PROBLEM DETAILS: The following data needs to be repeated exactly, with all images excluded.

++++ DATASET CONTENT ++++

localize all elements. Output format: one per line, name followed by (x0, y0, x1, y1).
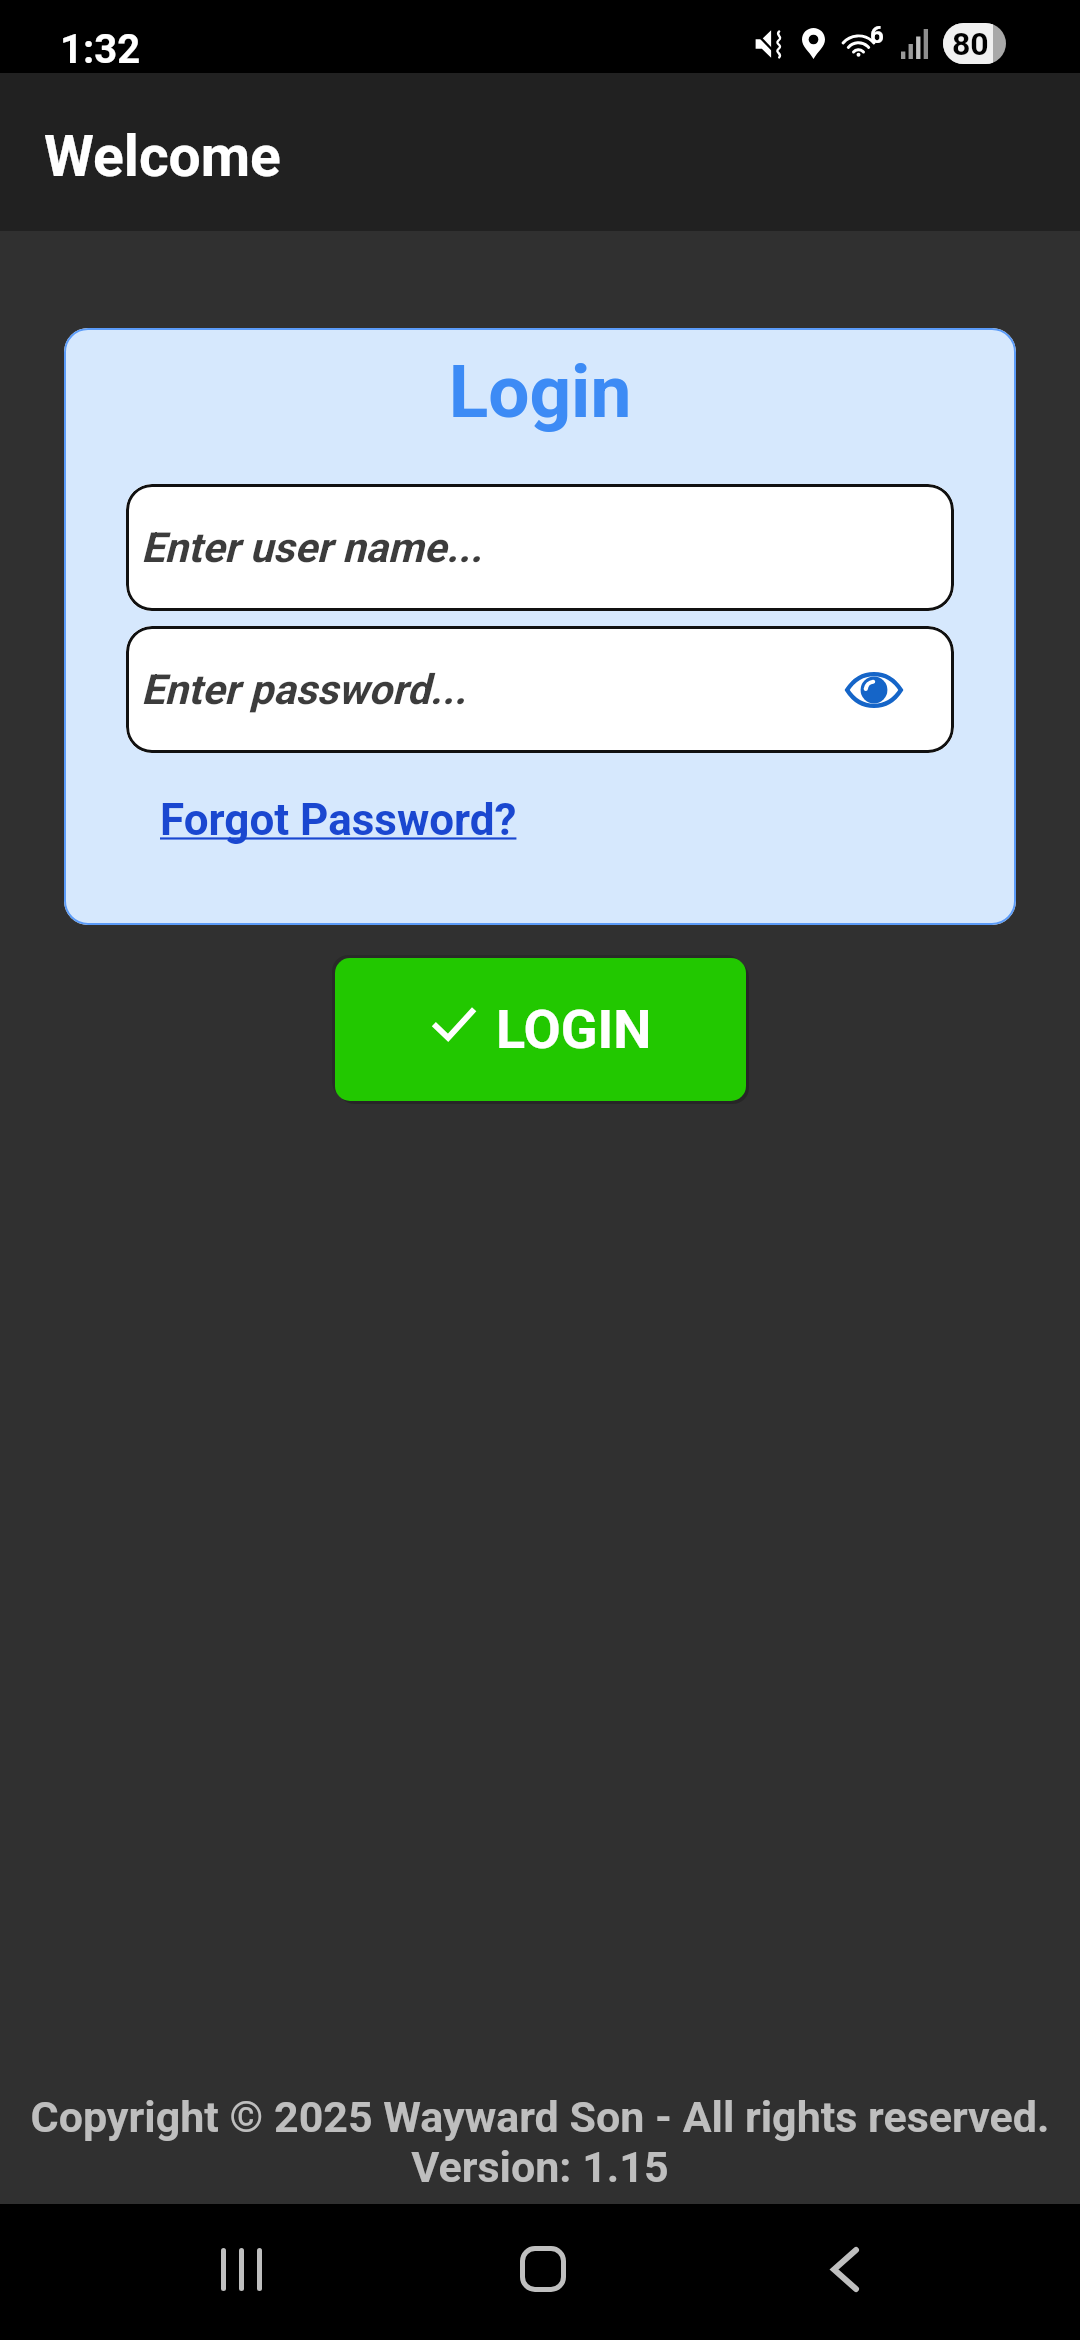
staticText: Copyright © 2025 Wayward Son - All right… (0, 2092, 1080, 2142)
button[interactable]: Enter password... (126, 626, 954, 753)
button[interactable]: Show password (839, 655, 909, 725)
staticText: Forgot Password? (160, 794, 517, 846)
staticText: Version: 1.15 (0, 2142, 1080, 2192)
button[interactable]: Home (453, 2204, 633, 2340)
button[interactable]: Recent apps (151, 2204, 331, 2340)
button[interactable]: Enter user name... (126, 484, 954, 611)
staticText: 80 (952, 25, 989, 63)
staticText: LOGIN (496, 998, 652, 1061)
staticText: Login (64, 349, 1016, 435)
staticText: Welcome (44, 123, 281, 190)
staticText: 6 (870, 21, 884, 49)
staticText: Enter password... (141, 665, 839, 714)
staticText: Enter user name... (141, 523, 909, 572)
button[interactable]: Back (755, 2204, 935, 2340)
staticText: 1:32 (60, 26, 141, 73)
button[interactable]: LOGIN (335, 958, 746, 1101)
button[interactable]: Forgot Password? (160, 794, 517, 846)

++++

TASK RESULT:
localize all elements. Output format: one per line, name followed by (x0, y0, x1, y1).
staticText: Copyright © 2025 Wayward Son - All right… (0, 2092, 1080, 2142)
button[interactable]: Enter password... (126, 626, 954, 753)
button[interactable]: Show password (839, 655, 909, 725)
staticText: Forgot Password? (160, 794, 517, 846)
staticText: Version: 1.15 (0, 2142, 1080, 2192)
button[interactable]: Home (453, 2204, 633, 2340)
button[interactable]: Recent apps (151, 2204, 331, 2340)
button[interactable]: Enter user name... (126, 484, 954, 611)
staticText: 80 (952, 25, 989, 63)
staticText: LOGIN (496, 998, 652, 1061)
staticText: Login (64, 349, 1016, 435)
staticText: Welcome (44, 123, 281, 190)
staticText: 6 (870, 21, 884, 49)
staticText: Enter password... (141, 665, 839, 714)
staticText: Enter user name... (141, 523, 909, 572)
button[interactable]: Back (755, 2204, 935, 2340)
staticText: 1:32 (60, 26, 141, 73)
button[interactable]: LOGIN (335, 958, 746, 1101)
button[interactable]: Forgot Password? (160, 794, 517, 846)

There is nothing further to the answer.